**PROBLEM TO WORK ON**
Filter the entries beneath this task, copying only the lines that hold the word "departamento".

= = = = =

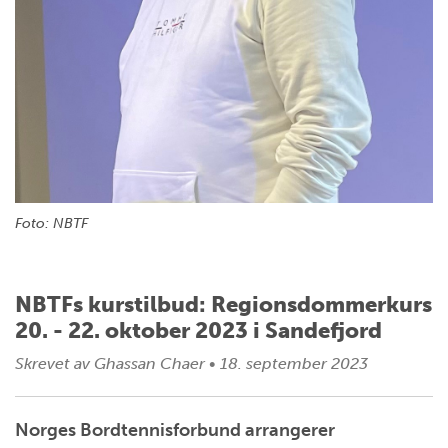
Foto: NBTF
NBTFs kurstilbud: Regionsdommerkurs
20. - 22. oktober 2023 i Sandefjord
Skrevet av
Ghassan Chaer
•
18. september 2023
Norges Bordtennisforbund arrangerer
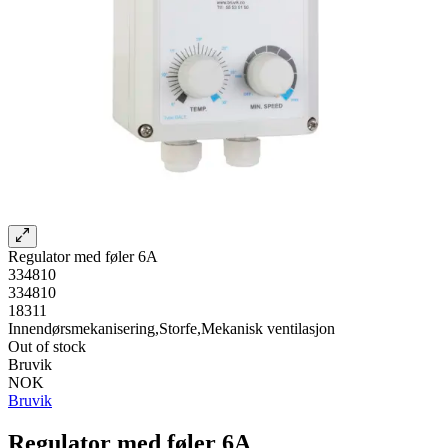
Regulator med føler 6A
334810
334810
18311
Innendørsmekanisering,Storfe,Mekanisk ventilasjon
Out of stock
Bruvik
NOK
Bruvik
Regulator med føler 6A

= = = = =

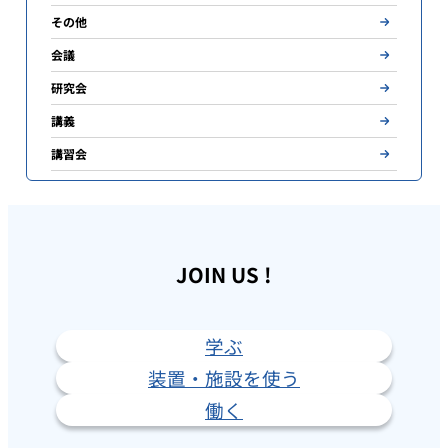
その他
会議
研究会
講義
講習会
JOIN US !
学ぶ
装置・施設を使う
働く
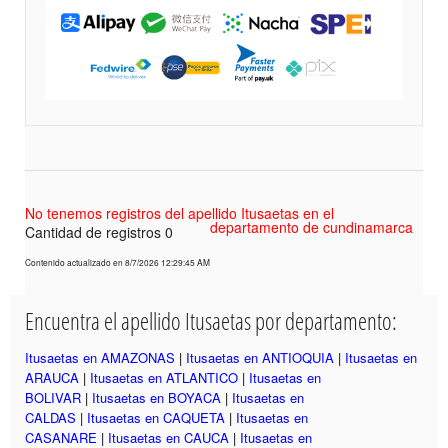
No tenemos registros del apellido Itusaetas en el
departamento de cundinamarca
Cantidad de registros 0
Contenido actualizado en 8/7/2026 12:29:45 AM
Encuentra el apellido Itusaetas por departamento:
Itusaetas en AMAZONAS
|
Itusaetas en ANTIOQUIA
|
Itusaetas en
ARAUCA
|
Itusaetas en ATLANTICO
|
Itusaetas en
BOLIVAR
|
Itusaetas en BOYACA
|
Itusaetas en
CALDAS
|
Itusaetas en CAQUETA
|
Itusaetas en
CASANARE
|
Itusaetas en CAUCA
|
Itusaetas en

= = = = =

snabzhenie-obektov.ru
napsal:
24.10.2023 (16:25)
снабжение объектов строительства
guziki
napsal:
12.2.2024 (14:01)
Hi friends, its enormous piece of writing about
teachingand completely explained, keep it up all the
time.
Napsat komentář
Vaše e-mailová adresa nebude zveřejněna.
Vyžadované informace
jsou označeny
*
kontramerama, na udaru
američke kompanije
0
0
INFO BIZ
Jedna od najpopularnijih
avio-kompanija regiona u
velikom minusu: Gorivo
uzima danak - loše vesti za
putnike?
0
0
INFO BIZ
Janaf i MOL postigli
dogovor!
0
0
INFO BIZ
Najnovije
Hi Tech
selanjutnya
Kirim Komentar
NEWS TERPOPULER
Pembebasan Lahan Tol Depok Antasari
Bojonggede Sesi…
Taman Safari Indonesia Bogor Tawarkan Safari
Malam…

= = = = =

**RESULT OF THE EXERCISE**
departamento de cundinamarca
Encuentra el apellido Itusaetas por departamento:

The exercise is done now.